While some see social networking as a waste of time that kills productivity, the “mobile generation” find it essential for collaboration and efficiency. The mobile generation is not going to turn back, so organizations need to get on board.
“Social networking is actually helping our security attention span,” says Beeson. “My kids are more aware of the bad stuff out there. It’s giving us a much better digital trail. We are getting a much better baseline of user activity, which can help us understand the new ‘normal’ so we can more effectively identify today’s abnormal activity.”
We’re not saying there aren’t big security risks associated with social networking; however, there are some basic steps organizations must take to protect themselves.
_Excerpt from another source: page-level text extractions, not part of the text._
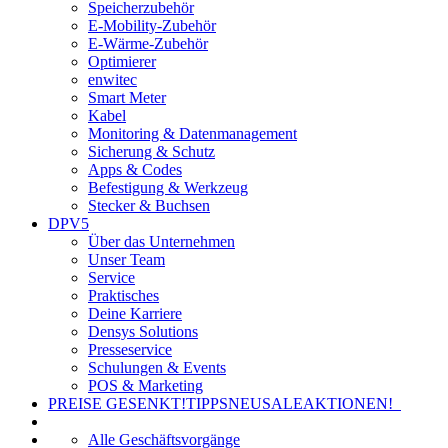
Speicherzubehör
E-Mobility-Zubehör
E-Wärme-Zubehör
Optimierer
enwitec
Smart Meter
Kabel
Monitoring & Datenmanagement
Sicherung & Schutz
Apps & Codes
Befestigung & Werkzeug
Stecker & Buchsen
DPV5
Über das Unternehmen
Unser Team
Service
Praktisches
Deine Karriere
Densys Solutions
Presseservice
Schulungen & Events
POS & Marketing
PREISE GESENKT!
TIPPS
NEU
SALE
AKTIONEN!
Alle Geschäftsvorgänge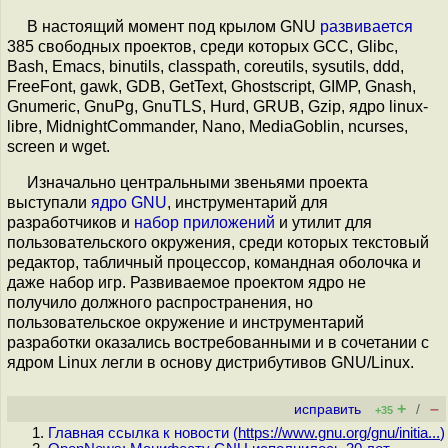
В настоящий момент под крылом GNU
развивается
385 свободных проектов, среди которых GCC, Glibc,
Bash, Emacs, binutils, classpath, coreutils, sysutils, ddd,
FreeFont, gawk, GDB, GetText, Ghostscript, GIMP, Gnash,
Gnumeric, GnuPg, GnuTLS, Hurd, GRUB, Gzip, ядро linux-
libre, MidnightCommander, Nano, MediaGoblin, ncurses,
screen и wget.
Изначально центральными звеньями проекта
выступали
ядро GNU
, инструментарий для
разработчиков и
набор приложений
и утилит для
пользовательского окружения, среди которых текстовый
редактор, табличный процессор, командная оболочка и
даже набор игр. Развиваемое проектом ядро не
получило должного распространения, но
пользовательское окружение и инструментарий
разработки оказались востребованными и в сочетании с
ядром Linux легли в основу дистрибутивов GNU/Linux.
+
–
исправить
/
+35
Главная ссылка к новости (
https://www.gnu.org/gnu/initia...
)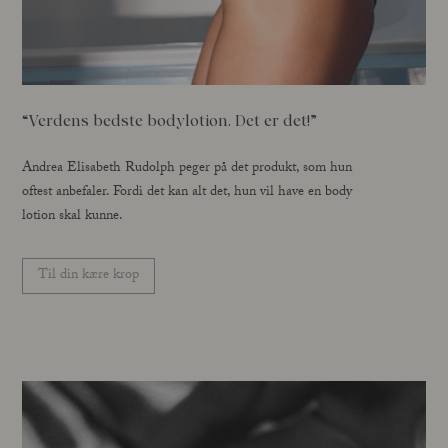
“Verdens bedste bodylotion. Det er det!”
Andrea Elisabeth Rudolph peger på det produkt, som hun
oftest anbefaler. Fordi det kan alt det, hun vil have en body
lotion skal kunne.
Til din kære krop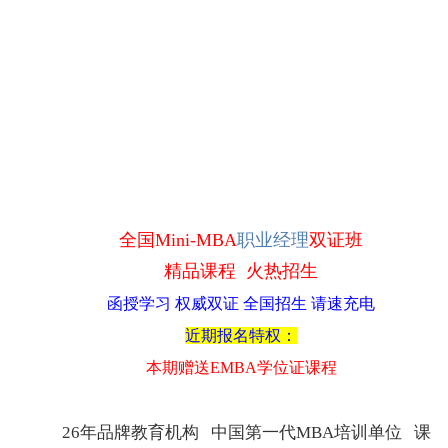
全国Mini-MBA
职业经理
双证班
精品课程 火热招生
函授学习 权威双证
全国招生 请速充电
近期报名特权：
本期赠送EMBA学位证课程
26年品牌教育机构 中国第一代MBA培训单位 课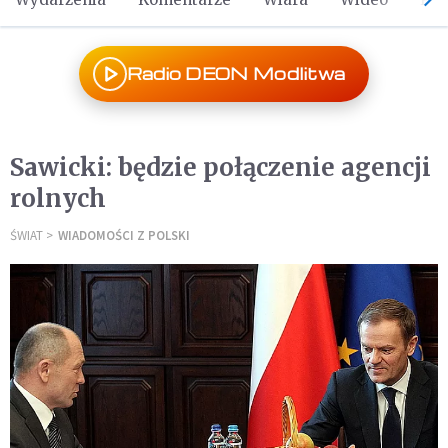
Radio DEON Modlitwa
Sawicki: będzie połączenie agencji
rolnych
ŚWIAT
WIADOMOŚCI Z POLSKI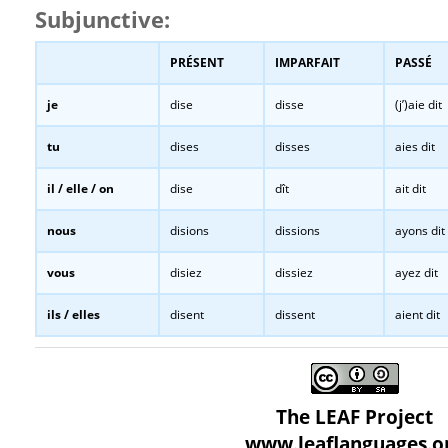
Subjunctive:
PRÉSENT
IMPARFAIT
PASSÉ
je
dise
disse
(j’)aie dit
tu
dises
disses
aies dit
il / elle / on
dise
dît
ait dit
nous
disions
dissions
ayons dit
vous
disiez
dissiez
ayez dit
ils / elles
disent
dissent
aient dit
The LEAF Project
www.leaflanguages.o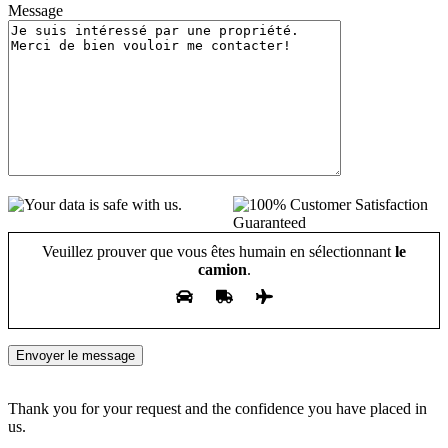
Message
Veuillez prouver que vous êtes humain en sélectionnant
le
camion
.
Thank you for your request and the confidence you have placed in
us.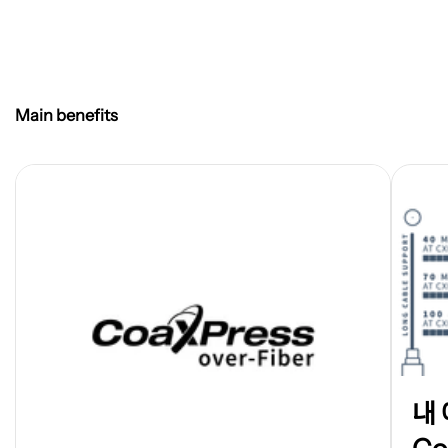
Main benefits
새
내
탭
에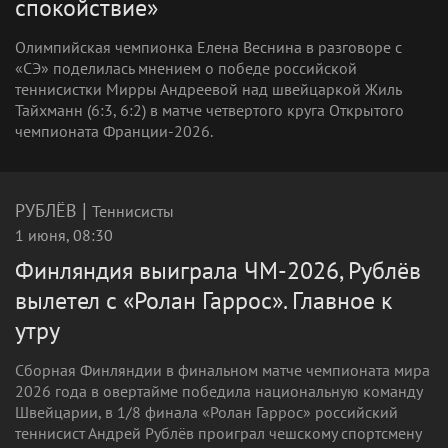
спокойствие»
Олимпийская чемпионка Елена Веснина в разговоре с
«СЭ» поделилась мнением о победе российской
теннисистки Мирры Андреевой над швейцаркой Жиль
Тайхманн (6:3, 6:2) в матче четвертого круга Открытого
чемпионата Франции-2026.
|
РУБЛЁВ
Теннисисты
1 июня, 08:30
Финляндия выиграла ЧМ-2026, Рублёв
вылетел с «Ролан Гаррос». Главное к
утру
Сборная Финляндии в финальном матче чемпионата мира
2026 года в овертайме победила национальную команду
Швейцарии, в 1/8 финала «Ролан Гаррос» российский
теннисист Андрей Рублёв проиграл чешскому спортсмену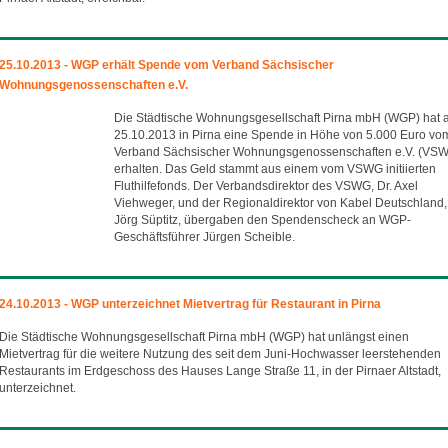
25.10.2013 - WGP erhält Spende vom Verband Sächsischer
Wohnungsgenossenschaften e.V.
Die Städtische Wohnungsgesellschaft Pirna mbH (WGP) hat
25.10.2013 in Pirna eine Spende in Höhe von 5.000 Euro vo
Verband Sächsischer Wohnungsgenossenschaften e.V. (VSW
erhalten. Das Geld stammt aus einem vom VSWG initiierten
Fluthilfefonds. Der Verbandsdirektor des VSWG, Dr. Axel
Viehweger, und der Regionaldirektor von Kabel Deutschland,
Jörg Süptitz, übergaben den Spendenscheck an WGP-
Geschäftsführer Jürgen Scheible.
24.10.2013 - WGP unterzeichnet Mietvertrag für Restaurant in Pirna
Die Städtische Wohnungsgesellschaft Pirna mbH (WGP) hat unlängst einen
Mietvertrag für die weitere Nutzung des seit dem Juni-Hochwasser leerstehenden
Restaurants im Erdgeschoss des Hauses Lange Straße 11, in der Pirnaer Altstadt,
unterzeichnet.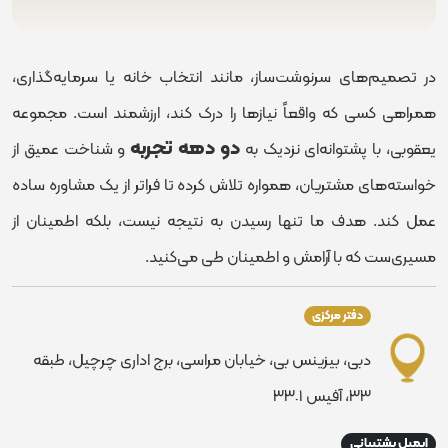
در تصمیم‌های سرنوشت‌ساز، مانند انتخاب خانه یا سرمایه‌گذاری،
همراهی کسی که واقعاً نیازها را درک کند، ارزشمند است. مجموعه
دو دهه تجربه
یعقوبی، با پشتوانه‌ای نزدیک به
و شناخت عمیق از
خواسته‌های مشتریان، همواره تلاش کرده تا فراتر از یک مشاوره ساده
عمل کند. هدف ما تنها رسیدن به نتیجه نیست، بلکه اطمینان از
مسیری‌ست که با آرامش و اطمینان طی می‌کنید.
دفتر مرکزی
دبی، بیزینس بی، خیابان مراسی، برج اداری چرچیل، طبقه
٣٣، آفیس ٣٣٠١
ایمیل پشتیبانی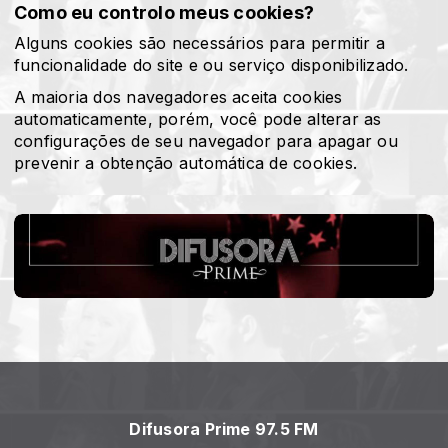
Como eu controlo meus cookies?
Alguns cookies são necessários para permitir a
funcionalidade do site e ou serviço disponibilizado.
A maioria dos navegadores aceita cookies
automaticamente, porém, você pode alterar as
configurações de seu navegador para apagar ou
prevenir a obtenção automática de cookies.
Difusora Prime 97.5 FM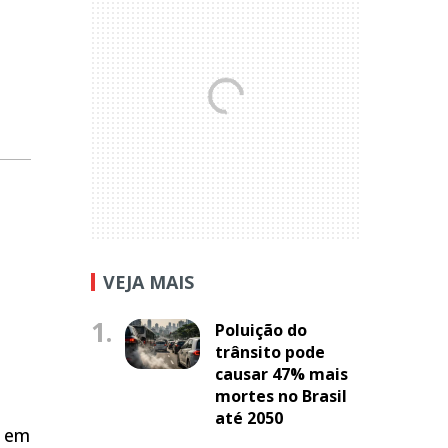
VEJA MAIS
1.
Poluição do
trânsito pode
causar 47% mais
mortes no Brasil
até 2050
a em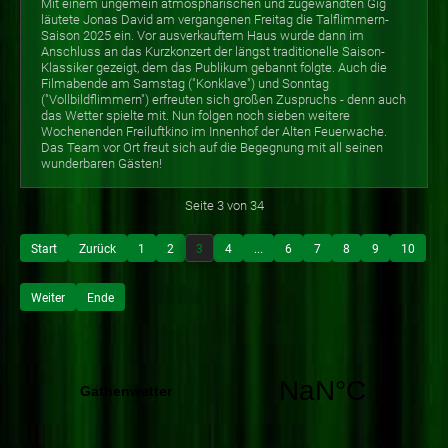
Mit einem ungemein atmosphärischen und zugewandten Gig
läutete Jonas David am vergangenen Freitag die Talflimmern-
Saison 2025 ein. Vor ausverkauftem Haus wurde dann im
Anschluss an das Kurzkonzert der längst traditionelle Saison-
Klassiker gezeigt, dem das Publikum gebannt folgte. Auch die
Filmabende am Samstag ("Konklave") und Sonntag
("Vollbildflimmern") erfreuten sich großen Zuspruchs - denn auch
das Wetter spielte mit. Nun folgen noch sieben weitere
Wochenenden Freiluftkino im Innenhof der Alten Feuerwache.
Das Team vor Ort freut sich auf die Begegnung mit all seinen
wunderbaren Gästen!
Seite 3 von 34
Start
Zurück
1
2
3
4
...
6
7
8
9
10
Weiter
Ende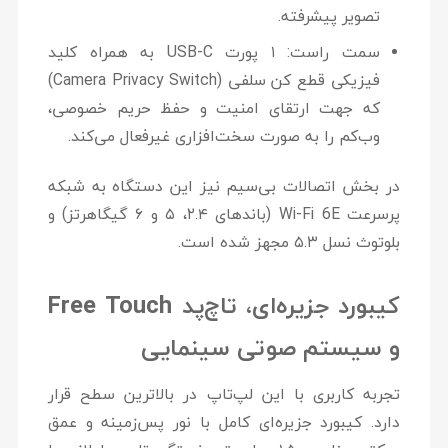
تصویر پیشرفته.
سمت راست:
۱ پورت USB-C به همراه
کلید
فیزیکی قطع کن سلفی (Camera Privacy Switch)
که جهت ارتقای امنیت و حفظ حریم خصوصی،
وب‌کم را به صورت سخت‌افزاری غیرفعال می‌کند.
در بخش اتصالات بی‌سیم نیز این دستگاه به شبکه
پرسرعت Wi-Fi 6E (باند‌های ۲.۴، ۵ و ۶ گیگاهرتز) و
بلوتوث نسل ۵.۳ مجهز شده است.
کیبورد جزیره‌ای، تاچ‌پد Free Touch
و سیستم صوتی سینمایی
تجربه کاربری با این لپ‌تاپ در بالاترین سطح قرار
دارد. کیبورد جزیره‌ای کامل با
نور پس‌زمینه
و عمق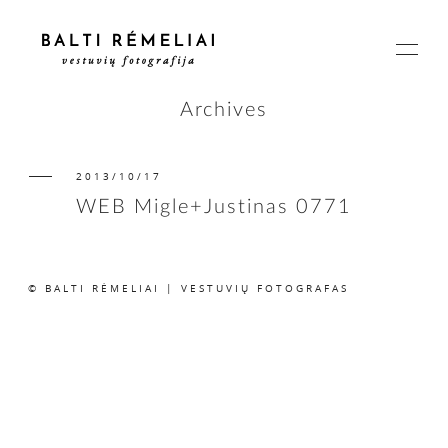
Archives
2013/10/17
PAGRINDINIS
WEB Migle+Justinas 0771
APIE
© BALTI RĖMELIAI | VESTUVIŲ FOTOGRAFAS
ISTORIJOS
KAINOS
SUSISIEKIME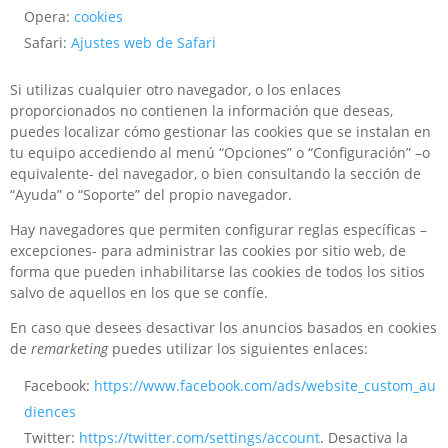
Opera:
cookies
Safari:
Ajustes web de Safari
Si utilizas cualquier otro navegador, o los enlaces
proporcionados no contienen la información que deseas,
puedes localizar cómo gestionar las cookies que se instalan en
tu equipo accediendo al menú “Opciones” o “Configuración” –o
equivalente- del navegador, o bien consultando la sección de
“Ayuda” o “Soporte” del propio navegador.
Hay navegadores que permiten configurar reglas específicas –
excepciones- para administrar las cookies por sitio web, de
forma que pueden inhabilitarse las cookies de todos los sitios
salvo de aquellos en los que se confíe.
En caso que desees desactivar los anuncios basados en cookies
de
remarketing
puedes utilizar los siguientes enlaces:
Facebook:
https://www.facebook.com/ads/website_custom_au
diences
Twitter:
https://twitter.com/settings/account
. Desactiva la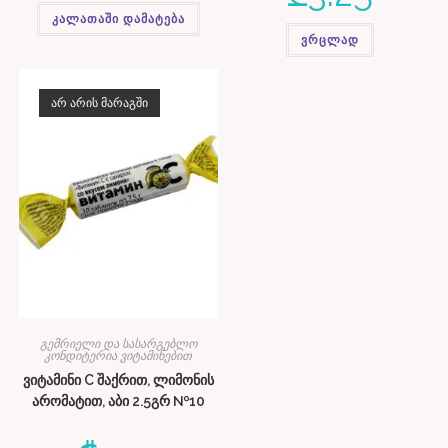
კალათაში დამატება
ვრცლად
ᲐᲠ ᲐᲠᲘᲡ ᲛᲐᲠᲐᲒᲨᲘ
გემრიელი და სასარგებლო
კონდიტერია ვიტამინებით
ვიტამინი C შაქრით, ლიმონის
არომატით, აბი 2.5გრ №10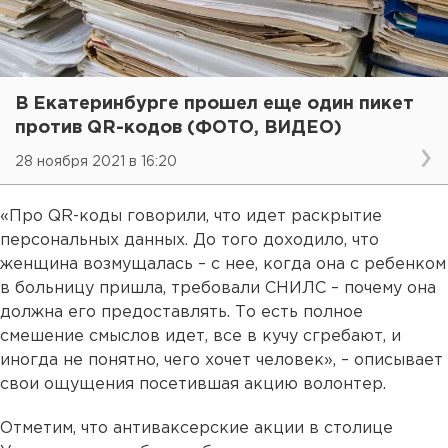
В Екатеринбурге прошел еще один пикет
против QR-кодов (ФОТО, ВИДЕО)
28 ноября 2021 в 16:20
«Про QR-коды говорили, что идет раскрытие
персональных данных. До того доходило, что
женщина возмущалась – с нее, когда она с ребенком
в больницу пришла, требовали СНИЛС – почему она
должна его предоставлять. То есть полное
смешение смыслов идет, все в кучу сгребают, и
иногда не понятно, чего хочет человек», – описывает
свои ощущения посетившая акцию волонтер.
Отметим, что антиваксерские акции в столице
- Incorporate a social media policy with user guidelines
- Focus on data loss prevention
- Use security awareness training to educate employees on proper use, social media scams, and data protection
Social media isn’t coming to the financial services industry, it’s already here. The benefits far outweigh the risk, but only if you are committed to building a solid social media strategy with guidelines and policies that fit your business. What people need to remember is that those policies will never be something you can set and forget. You have to continually update those documents as the social media landscape changes.
How does your company feel about social media? Are they embracing it?